Reviewing the Pull Request

When Devin finishes, it opens a PR on your main branch. The PR description usually includes:

  • A summary of what it did
  • A list of files changed
  • Notes on any decisions it made that weren't specified in the ticket

Review this PR the same way you'd review a junior engineer's work. Don't rubber-stamp it just because a machine wrote it. Specifically check:

  1. The tests actually test what they're supposed to test. Devin sometimes writes tests that pass trivially without actually validating the behavior. Read the assertions.
  2. Edge cases are handled. If the ticket said "update the user serializer", check what happens when the new field is null or missing.
  3. No unintended changes. Occasionally Devin modifies files outside the scope of the ticket while "cleaning up" related code. Check the diff carefully.
  4. The migration is reversible. Any database migration should have a down migration. Verify it's there and correct.

If something's wrong, leave a comment on the PR. Devin reads PR comments and will push fixes. You can have a normal back-and-forth code review with it through the PR comments interface.


Where Devin Genuinely Shines

After working through a backlog with Devin, the task types that work best are:

Schema changes and migrations. Add a column, update the model, update the serializer, write the migration, update tests. Devin handles this sequence cleanly and reliably.

Test coverage gaps. "Write unit tests for this module that currently has no tests." Devin reads the code, writes tests, and achieves reasonable coverage. You may need to adjust edge cases, but the bulk of the work is done.

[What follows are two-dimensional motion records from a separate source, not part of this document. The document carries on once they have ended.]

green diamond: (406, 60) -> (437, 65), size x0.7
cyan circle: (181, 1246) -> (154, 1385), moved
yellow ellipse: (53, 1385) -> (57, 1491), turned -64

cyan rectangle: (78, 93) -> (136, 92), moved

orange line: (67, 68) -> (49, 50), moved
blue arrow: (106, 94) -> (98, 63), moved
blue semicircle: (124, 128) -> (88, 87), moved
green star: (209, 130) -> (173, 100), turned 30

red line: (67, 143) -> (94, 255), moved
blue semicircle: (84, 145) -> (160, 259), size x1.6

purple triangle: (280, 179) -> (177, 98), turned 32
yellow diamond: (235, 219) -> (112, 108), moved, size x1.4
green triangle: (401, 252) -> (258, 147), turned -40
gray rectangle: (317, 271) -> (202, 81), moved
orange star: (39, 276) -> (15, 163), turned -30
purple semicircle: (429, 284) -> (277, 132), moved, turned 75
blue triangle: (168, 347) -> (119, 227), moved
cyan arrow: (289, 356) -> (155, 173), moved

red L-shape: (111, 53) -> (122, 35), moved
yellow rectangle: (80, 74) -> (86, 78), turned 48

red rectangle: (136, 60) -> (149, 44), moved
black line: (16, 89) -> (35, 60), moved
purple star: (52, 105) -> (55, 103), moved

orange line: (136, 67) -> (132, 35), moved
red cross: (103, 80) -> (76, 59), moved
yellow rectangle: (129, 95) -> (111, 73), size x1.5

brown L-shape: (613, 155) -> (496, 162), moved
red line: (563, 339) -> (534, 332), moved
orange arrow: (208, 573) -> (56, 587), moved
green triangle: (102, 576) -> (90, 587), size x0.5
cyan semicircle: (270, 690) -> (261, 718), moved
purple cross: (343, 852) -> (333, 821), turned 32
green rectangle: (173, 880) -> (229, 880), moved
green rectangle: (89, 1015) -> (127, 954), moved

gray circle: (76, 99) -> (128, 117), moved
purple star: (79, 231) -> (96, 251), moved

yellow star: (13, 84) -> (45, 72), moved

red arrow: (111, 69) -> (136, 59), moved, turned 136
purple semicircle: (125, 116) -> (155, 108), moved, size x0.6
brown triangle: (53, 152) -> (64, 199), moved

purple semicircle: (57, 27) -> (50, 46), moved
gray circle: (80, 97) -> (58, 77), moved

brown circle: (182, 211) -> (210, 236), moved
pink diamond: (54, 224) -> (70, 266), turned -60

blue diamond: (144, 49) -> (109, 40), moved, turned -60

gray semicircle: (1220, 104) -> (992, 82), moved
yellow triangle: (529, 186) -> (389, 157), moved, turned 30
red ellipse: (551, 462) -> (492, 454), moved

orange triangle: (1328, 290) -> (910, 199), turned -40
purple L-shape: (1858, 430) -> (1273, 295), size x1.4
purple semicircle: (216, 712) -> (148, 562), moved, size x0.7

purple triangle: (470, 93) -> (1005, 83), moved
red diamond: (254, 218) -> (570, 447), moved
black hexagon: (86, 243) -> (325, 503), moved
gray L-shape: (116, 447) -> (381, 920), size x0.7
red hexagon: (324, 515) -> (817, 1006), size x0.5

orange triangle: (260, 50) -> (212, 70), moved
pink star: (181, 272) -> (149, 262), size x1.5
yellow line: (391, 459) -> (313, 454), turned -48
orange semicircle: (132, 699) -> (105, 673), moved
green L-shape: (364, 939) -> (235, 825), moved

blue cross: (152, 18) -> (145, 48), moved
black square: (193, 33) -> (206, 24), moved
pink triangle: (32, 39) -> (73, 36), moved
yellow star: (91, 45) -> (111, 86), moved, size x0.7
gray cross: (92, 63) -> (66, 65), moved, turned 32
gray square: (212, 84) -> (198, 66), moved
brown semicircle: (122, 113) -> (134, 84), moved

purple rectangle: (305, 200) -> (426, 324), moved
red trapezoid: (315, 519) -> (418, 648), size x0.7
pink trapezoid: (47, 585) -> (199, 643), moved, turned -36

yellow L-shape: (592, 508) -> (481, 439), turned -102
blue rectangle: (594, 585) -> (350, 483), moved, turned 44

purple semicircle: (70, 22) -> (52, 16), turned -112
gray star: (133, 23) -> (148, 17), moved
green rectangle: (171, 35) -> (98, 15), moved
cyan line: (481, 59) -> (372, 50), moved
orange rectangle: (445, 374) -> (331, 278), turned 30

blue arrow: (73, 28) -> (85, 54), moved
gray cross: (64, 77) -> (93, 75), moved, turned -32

Documentation generation. Generating docstrings or API documentation from existing code. Not glamorous, but it genuinely saves hours.

Dependency updates. Updating a library to a new major version and fixing the resulting breakages. Tedious, repetitive, perfect for Devin.

Boilerplate tasks. Adding logging to a set of functions, converting a set of files to a new format, renaming a field across multiple layers of an application.

The common thread is that these tasks are unambiguous about what success looks like and boring enough that engineers keep deprioritizing them. That's exactly the backlog Devin was built for.